* [Problem statement]:
Identify all lines of the data containing the string "information" and copy them.
=== Section Start ===
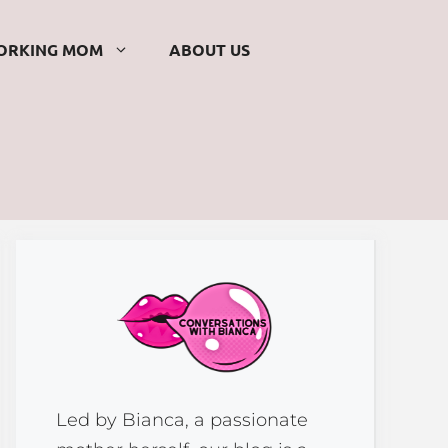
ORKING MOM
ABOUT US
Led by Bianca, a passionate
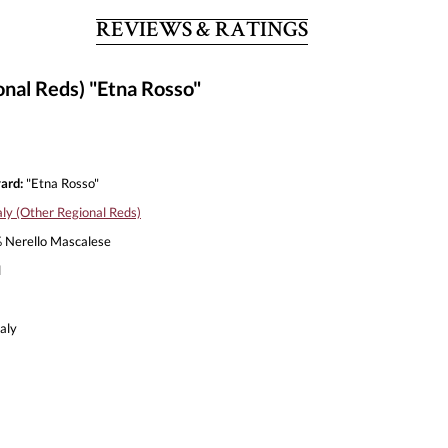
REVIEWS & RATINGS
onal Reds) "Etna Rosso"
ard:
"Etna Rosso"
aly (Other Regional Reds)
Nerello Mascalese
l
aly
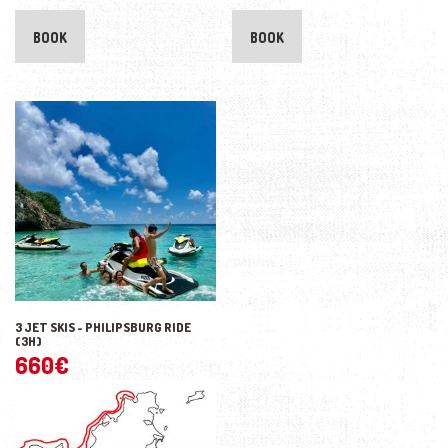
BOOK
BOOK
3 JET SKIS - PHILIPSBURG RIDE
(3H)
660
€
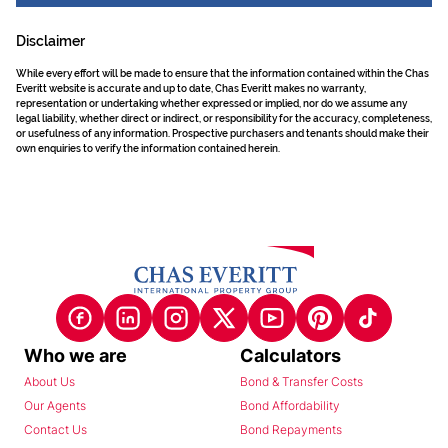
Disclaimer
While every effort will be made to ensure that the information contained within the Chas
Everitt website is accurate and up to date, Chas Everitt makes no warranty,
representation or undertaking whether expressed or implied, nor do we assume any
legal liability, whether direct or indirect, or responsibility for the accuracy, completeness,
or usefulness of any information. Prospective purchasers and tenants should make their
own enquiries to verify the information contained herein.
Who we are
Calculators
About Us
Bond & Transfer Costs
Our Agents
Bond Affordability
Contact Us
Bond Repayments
=== Section End ===
* [Solution to the exercise]:
While every effort will be made to ensure that the information contained within the Chas
or usefulness of any information. Prospective purchasers and tenants should make their
own enquiries to verify the information contained herein.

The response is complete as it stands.